Problem — Copy the entries exactly. Leave out any pictures.

Page-level text extractions —
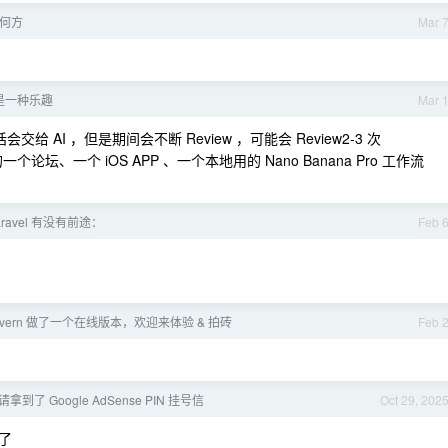
在何方
Mar 
是一种乐趣
Mar 
给 AI ，但是期间会不断 Review ，可能会 Review2-3 次
个论坛、一个 iOS APP 、一个本地用的 Nano Banana Pro 工作流
laravel 有没有前途：
Feb 
yTavern 做了一个在线版本，欢迎来体验 & 拍砖
Feb 
了 Google AdSense PIN 挂号信
Oct 29, 202
了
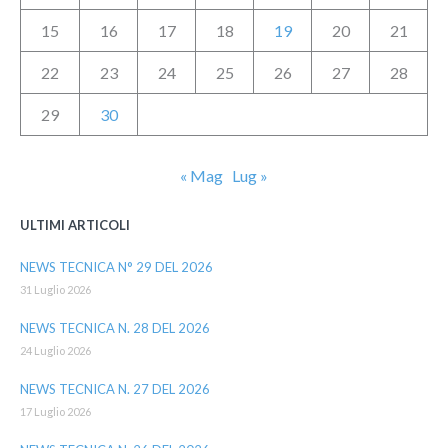
15
16
17
18
19
20
21
22
23
24
25
26
27
28
29
30
« Mag
Lug »
ULTIMI ARTICOLI
NEWS TECNICA N° 29 DEL 2026
31 Luglio 2026
NEWS TECNICA N. 28 DEL 2026
24 Luglio 2026
NEWS TECNICA N. 27 DEL 2026
17 Luglio 2026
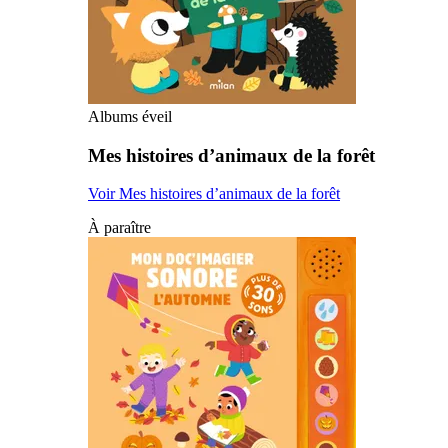
Albums éveil
Mes histoires d’animaux de la forêt
Voir Mes histoires d’animaux de la forêt
À paraître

Reply to the exercise —
在何方
Mar 
是一种乐趣
Mar 
给 AI ，但是期间会不断 Review ，可能会 Review2-3 次
个论坛、一个 iOS APP 、一个本地用的 Nano Banana Pro 工作流
laravel 有没有前途：
Feb 
yTavern 做了一个在线版本，欢迎来体验 & 拍砖
Feb 
了 Google AdSense PIN 挂号信
Oct 29, 202
了
15
16
17
18
19
20
21
22
23
24
25
26
27
28
29
30
« Mag
Lug »
ULTIMI ARTICOLI
NEWS TECNICA N° 29 DEL 2026
31 Luglio 2026
NEWS TECNICA N. 28 DEL 2026
24 Luglio 2026
NEWS TECNICA N. 27 DEL 2026
17 Luglio 2026
Albums éveil
Mes histoires d’animaux de la forêt
Voir Mes histoires d’animaux de la forêt
À paraître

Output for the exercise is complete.